#### [Exercise]
Report every line in the records below that holds the word "There".

----- Supplied records -----

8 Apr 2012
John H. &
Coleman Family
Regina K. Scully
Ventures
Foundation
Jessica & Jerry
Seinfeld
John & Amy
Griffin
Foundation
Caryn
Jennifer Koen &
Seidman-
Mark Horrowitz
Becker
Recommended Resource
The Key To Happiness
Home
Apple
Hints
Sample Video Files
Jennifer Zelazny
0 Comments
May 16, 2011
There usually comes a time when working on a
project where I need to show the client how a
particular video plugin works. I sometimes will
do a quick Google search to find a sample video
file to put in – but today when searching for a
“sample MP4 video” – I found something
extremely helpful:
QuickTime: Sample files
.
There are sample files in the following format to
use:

-----
----- Supplied records -----

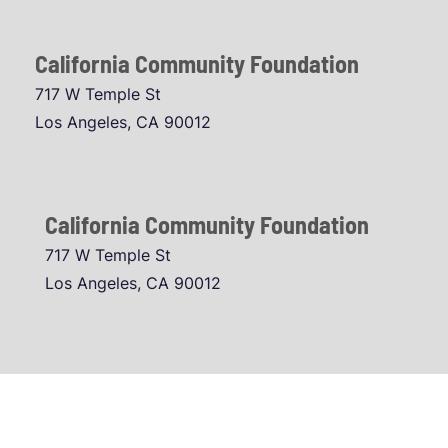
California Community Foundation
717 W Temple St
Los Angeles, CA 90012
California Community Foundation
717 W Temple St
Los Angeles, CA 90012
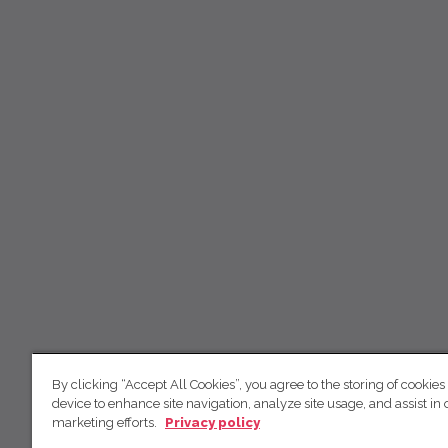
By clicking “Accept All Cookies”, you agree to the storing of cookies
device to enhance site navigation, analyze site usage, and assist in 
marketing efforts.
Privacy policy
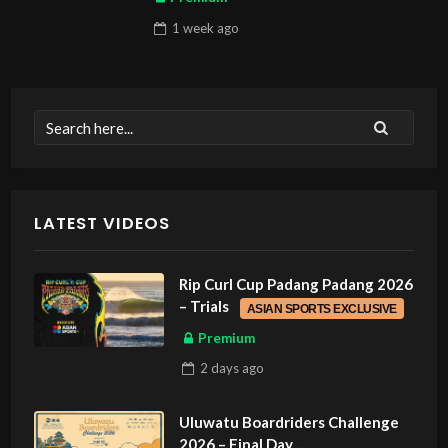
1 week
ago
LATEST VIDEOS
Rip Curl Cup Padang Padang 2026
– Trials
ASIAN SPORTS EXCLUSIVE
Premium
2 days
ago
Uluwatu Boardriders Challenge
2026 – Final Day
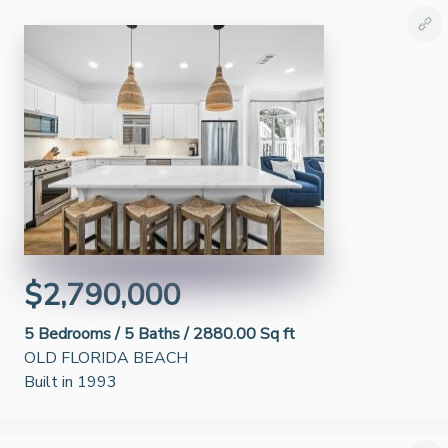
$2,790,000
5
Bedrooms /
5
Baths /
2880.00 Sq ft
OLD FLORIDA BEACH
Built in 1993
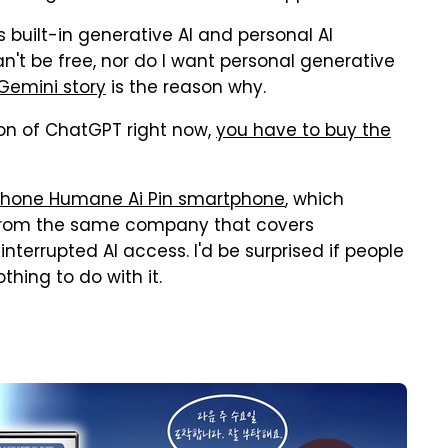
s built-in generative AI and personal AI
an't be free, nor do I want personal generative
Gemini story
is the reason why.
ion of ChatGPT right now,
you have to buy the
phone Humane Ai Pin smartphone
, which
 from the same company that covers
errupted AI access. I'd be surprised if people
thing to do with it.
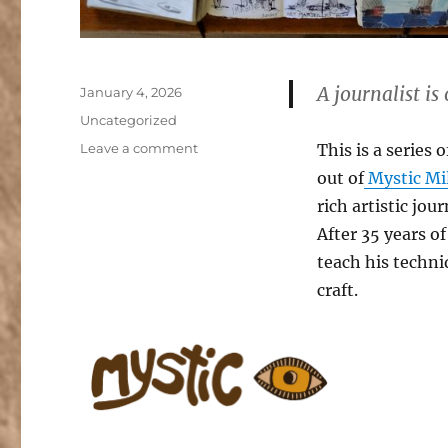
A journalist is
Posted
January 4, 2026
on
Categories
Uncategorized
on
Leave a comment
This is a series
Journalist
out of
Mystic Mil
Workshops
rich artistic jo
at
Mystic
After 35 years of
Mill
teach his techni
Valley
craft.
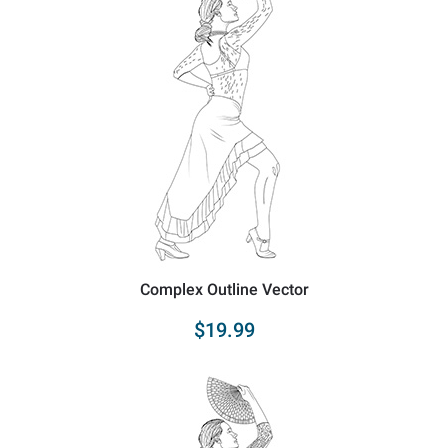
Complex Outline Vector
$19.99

-----
----- Supplied records -----

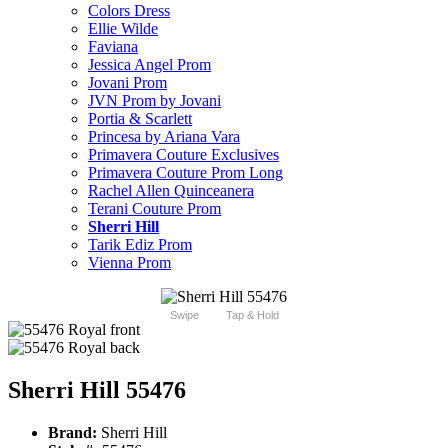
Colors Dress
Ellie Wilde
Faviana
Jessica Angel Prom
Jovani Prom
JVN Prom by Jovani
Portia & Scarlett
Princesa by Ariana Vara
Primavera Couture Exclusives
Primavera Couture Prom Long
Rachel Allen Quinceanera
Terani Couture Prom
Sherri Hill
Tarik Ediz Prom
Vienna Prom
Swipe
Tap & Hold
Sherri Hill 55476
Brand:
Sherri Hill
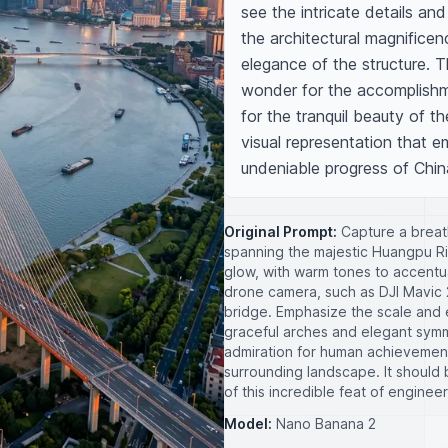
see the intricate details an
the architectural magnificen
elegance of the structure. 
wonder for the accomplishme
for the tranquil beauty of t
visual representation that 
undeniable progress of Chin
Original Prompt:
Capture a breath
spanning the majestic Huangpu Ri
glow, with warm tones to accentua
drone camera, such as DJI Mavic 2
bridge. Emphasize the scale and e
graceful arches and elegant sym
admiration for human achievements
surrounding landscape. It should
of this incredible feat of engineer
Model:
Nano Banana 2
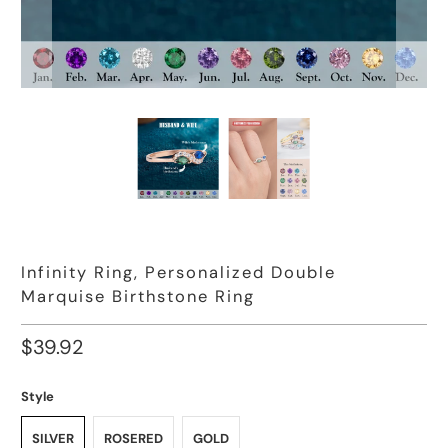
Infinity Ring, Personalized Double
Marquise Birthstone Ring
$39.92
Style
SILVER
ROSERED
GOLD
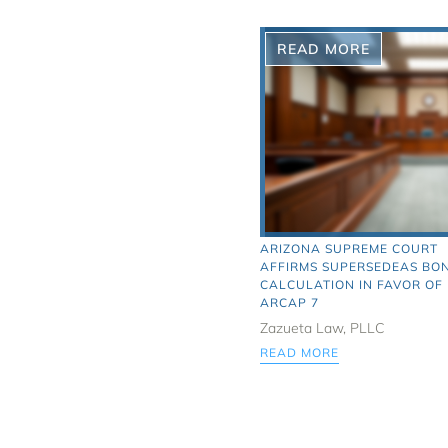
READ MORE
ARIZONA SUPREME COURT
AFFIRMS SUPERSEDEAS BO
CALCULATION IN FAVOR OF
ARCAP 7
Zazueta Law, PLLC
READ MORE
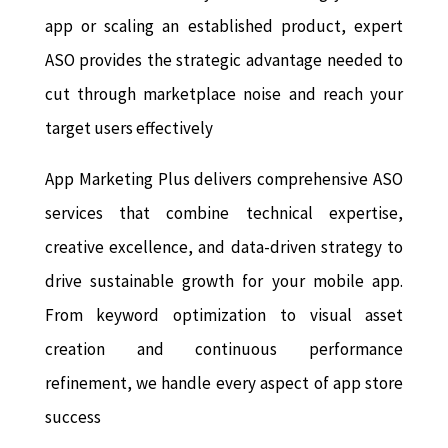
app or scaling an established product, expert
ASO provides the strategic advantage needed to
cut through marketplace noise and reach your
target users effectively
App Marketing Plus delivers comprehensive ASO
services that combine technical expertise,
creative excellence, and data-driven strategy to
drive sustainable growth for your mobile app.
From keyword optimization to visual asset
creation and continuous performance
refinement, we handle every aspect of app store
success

-----

#### [Output of the exercise]
There usually comes a time when working on a
There are sample files in the following format to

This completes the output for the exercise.